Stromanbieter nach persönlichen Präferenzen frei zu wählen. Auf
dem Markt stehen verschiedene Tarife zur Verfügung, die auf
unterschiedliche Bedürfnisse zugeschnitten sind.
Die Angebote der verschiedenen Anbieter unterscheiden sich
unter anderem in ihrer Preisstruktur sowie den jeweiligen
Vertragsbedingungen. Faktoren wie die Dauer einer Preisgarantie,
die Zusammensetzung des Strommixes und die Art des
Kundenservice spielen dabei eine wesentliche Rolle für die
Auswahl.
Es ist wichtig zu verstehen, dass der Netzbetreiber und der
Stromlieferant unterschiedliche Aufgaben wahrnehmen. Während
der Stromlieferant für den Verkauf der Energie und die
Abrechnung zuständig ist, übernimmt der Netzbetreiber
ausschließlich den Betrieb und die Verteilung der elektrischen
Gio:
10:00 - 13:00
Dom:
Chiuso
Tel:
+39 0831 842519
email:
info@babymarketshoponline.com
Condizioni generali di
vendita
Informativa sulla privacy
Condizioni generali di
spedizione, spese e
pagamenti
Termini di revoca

* * *

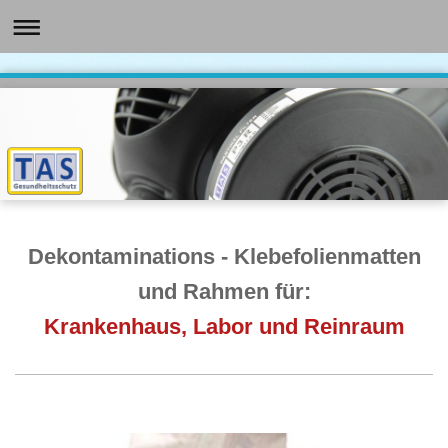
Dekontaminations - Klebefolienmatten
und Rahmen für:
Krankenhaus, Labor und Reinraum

** Exercise description **
Please give an exact copy of the lines above, beginning with the line containing "spedizione, spese e" and running through the line containing "Termini di revoca", and of no other lines.

** Response below **
spedizione, spese e
pagamenti
Termini di revoca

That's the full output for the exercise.